Top of PROVIDED DATA

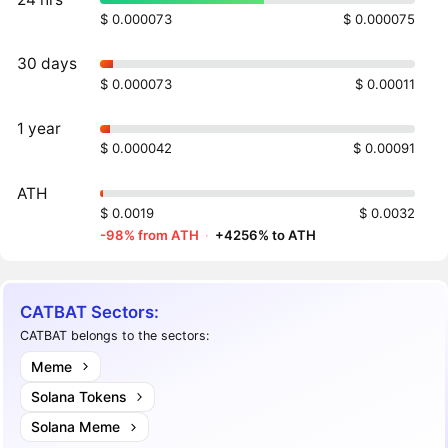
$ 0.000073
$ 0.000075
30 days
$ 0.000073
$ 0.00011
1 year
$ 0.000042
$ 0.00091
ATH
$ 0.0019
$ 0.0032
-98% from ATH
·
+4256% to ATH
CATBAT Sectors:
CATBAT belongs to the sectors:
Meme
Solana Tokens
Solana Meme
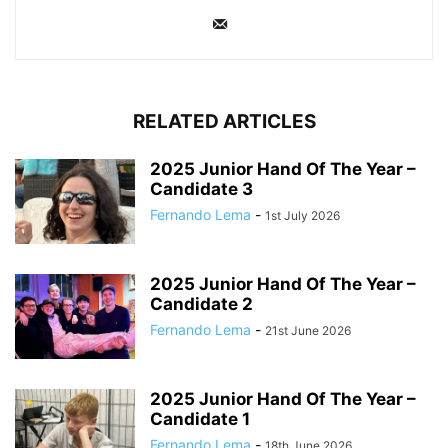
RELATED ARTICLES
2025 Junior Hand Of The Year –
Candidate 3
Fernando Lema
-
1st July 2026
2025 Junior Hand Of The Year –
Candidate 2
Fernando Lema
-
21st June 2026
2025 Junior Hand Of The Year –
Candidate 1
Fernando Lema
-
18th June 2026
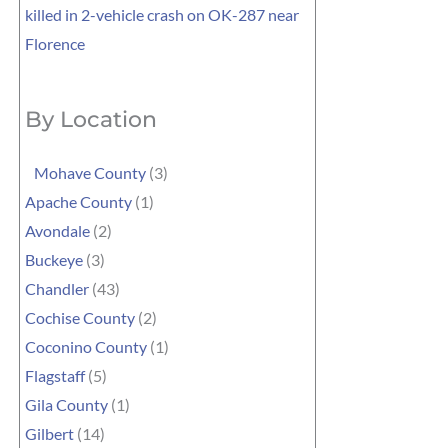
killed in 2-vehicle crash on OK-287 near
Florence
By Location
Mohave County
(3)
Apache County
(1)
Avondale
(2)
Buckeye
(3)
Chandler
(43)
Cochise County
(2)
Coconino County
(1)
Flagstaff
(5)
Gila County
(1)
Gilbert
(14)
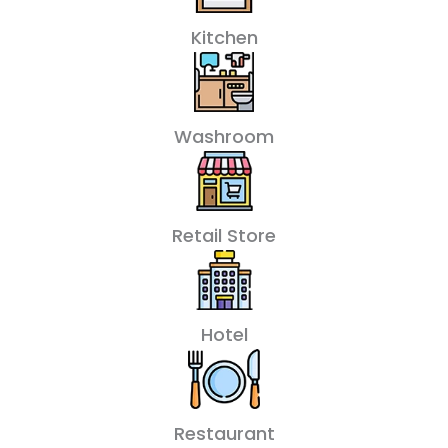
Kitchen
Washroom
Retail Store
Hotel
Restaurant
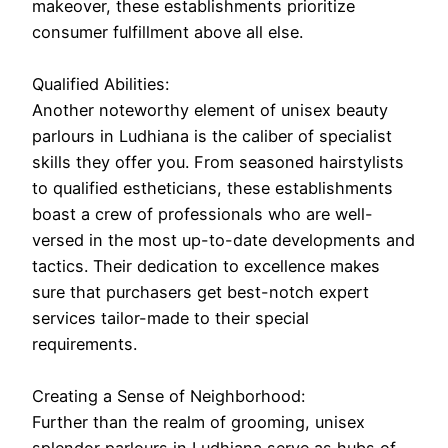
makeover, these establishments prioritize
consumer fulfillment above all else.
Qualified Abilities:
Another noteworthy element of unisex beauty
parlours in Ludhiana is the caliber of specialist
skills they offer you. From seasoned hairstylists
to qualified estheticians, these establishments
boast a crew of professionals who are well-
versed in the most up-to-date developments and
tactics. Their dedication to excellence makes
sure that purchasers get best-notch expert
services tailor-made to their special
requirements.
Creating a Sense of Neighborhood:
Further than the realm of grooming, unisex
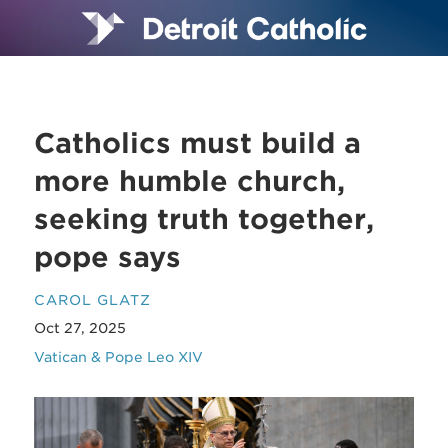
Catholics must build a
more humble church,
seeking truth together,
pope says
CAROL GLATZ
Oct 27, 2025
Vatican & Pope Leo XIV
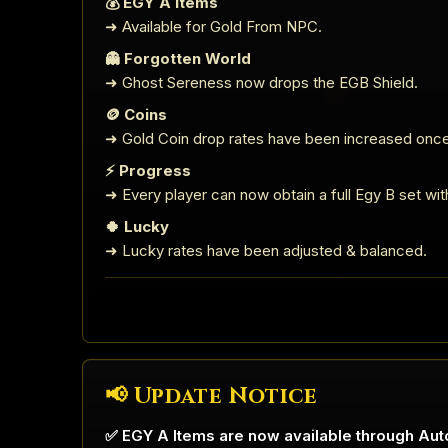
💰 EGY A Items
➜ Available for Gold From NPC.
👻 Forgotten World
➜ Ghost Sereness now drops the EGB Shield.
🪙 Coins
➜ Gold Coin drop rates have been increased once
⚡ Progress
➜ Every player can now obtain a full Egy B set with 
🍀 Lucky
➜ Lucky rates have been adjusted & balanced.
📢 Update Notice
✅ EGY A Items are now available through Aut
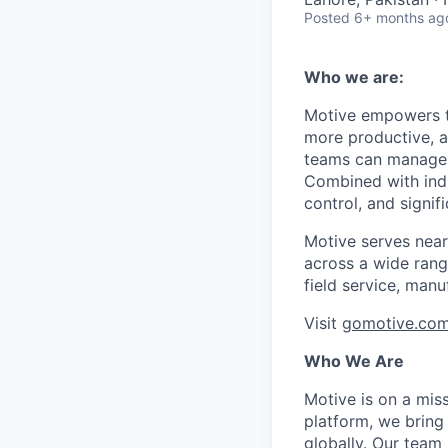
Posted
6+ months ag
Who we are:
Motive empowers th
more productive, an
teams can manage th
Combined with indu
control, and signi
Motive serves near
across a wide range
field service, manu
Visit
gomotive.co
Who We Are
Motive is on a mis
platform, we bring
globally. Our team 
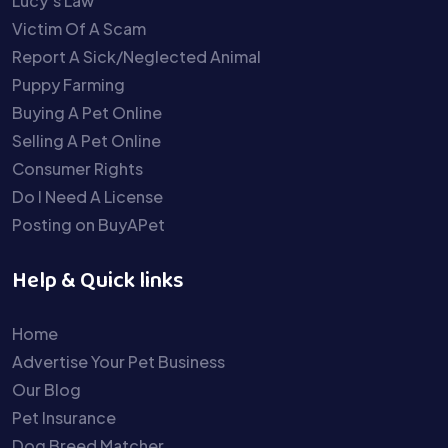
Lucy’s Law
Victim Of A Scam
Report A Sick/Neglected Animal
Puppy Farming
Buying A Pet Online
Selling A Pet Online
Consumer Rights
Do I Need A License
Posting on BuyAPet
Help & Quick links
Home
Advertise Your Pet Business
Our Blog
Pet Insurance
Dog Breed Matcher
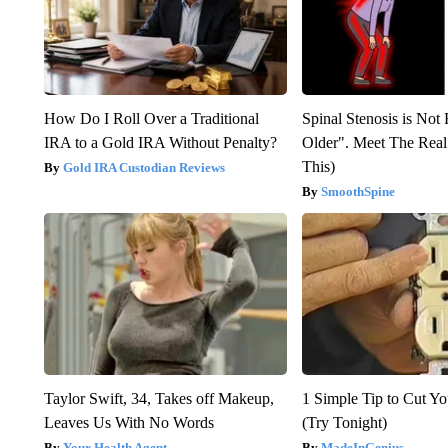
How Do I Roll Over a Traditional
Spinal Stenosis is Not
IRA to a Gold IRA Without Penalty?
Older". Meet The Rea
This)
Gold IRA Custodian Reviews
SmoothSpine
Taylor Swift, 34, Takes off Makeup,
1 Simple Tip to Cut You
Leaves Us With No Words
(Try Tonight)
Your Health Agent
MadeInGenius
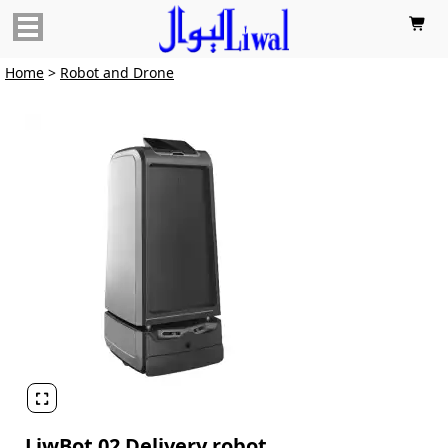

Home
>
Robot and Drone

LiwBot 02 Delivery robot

Bottom of PROVIDED DATA
Top of PROVIDED DATA

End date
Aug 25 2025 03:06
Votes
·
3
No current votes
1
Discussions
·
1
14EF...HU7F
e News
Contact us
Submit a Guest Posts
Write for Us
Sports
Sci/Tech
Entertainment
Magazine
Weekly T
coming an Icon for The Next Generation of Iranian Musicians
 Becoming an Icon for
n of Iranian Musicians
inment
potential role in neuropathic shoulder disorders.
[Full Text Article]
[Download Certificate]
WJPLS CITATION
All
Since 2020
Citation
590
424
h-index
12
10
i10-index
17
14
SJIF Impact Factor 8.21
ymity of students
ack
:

Bottom of PROVIDED DATA
Top of PROVIDED DATA

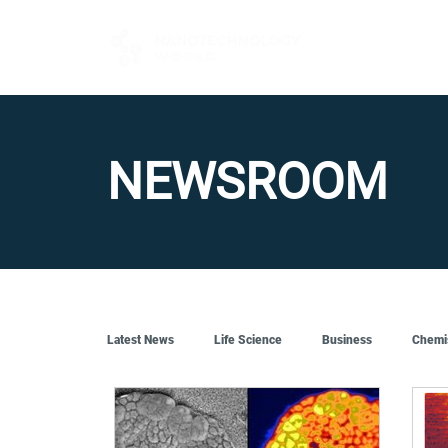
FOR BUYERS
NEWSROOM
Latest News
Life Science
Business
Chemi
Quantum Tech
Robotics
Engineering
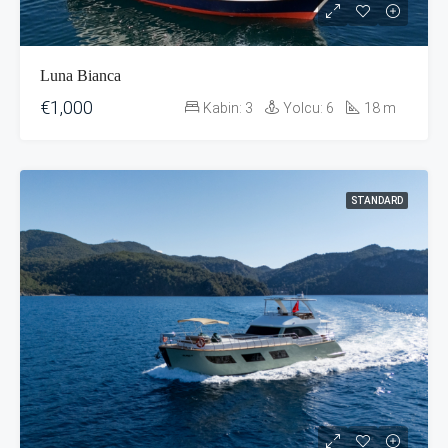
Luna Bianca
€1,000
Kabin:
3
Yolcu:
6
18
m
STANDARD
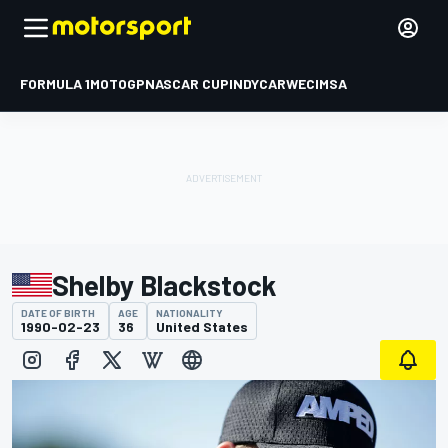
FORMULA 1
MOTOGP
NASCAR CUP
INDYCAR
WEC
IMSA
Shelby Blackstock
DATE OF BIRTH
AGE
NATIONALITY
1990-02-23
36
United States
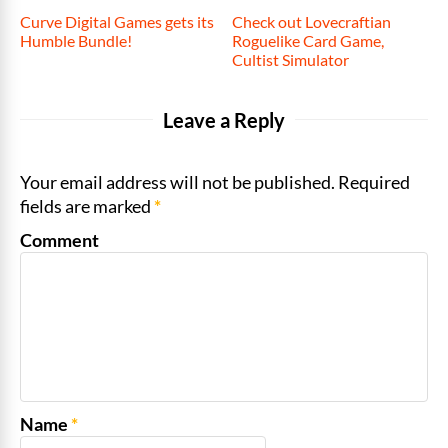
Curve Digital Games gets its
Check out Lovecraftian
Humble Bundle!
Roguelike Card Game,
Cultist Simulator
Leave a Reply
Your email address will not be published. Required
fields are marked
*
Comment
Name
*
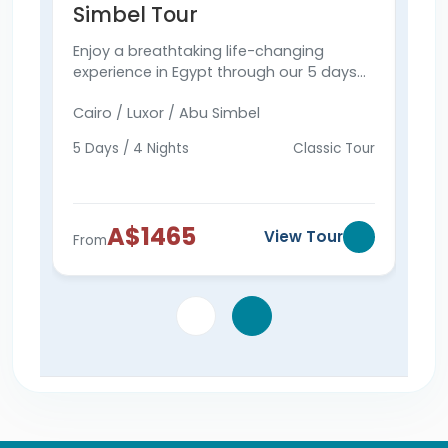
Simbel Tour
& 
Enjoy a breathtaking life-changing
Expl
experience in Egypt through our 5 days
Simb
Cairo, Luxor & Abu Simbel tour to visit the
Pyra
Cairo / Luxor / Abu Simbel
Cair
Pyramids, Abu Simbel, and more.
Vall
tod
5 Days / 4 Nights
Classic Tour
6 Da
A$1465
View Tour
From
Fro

Bottom of PROVIDED DATA

**GOAL OF THE EXERCISE:** Within the data above, determine the number of lines that contain the word "Lucky"; write only that number.

**RESPONSE AREA:** 2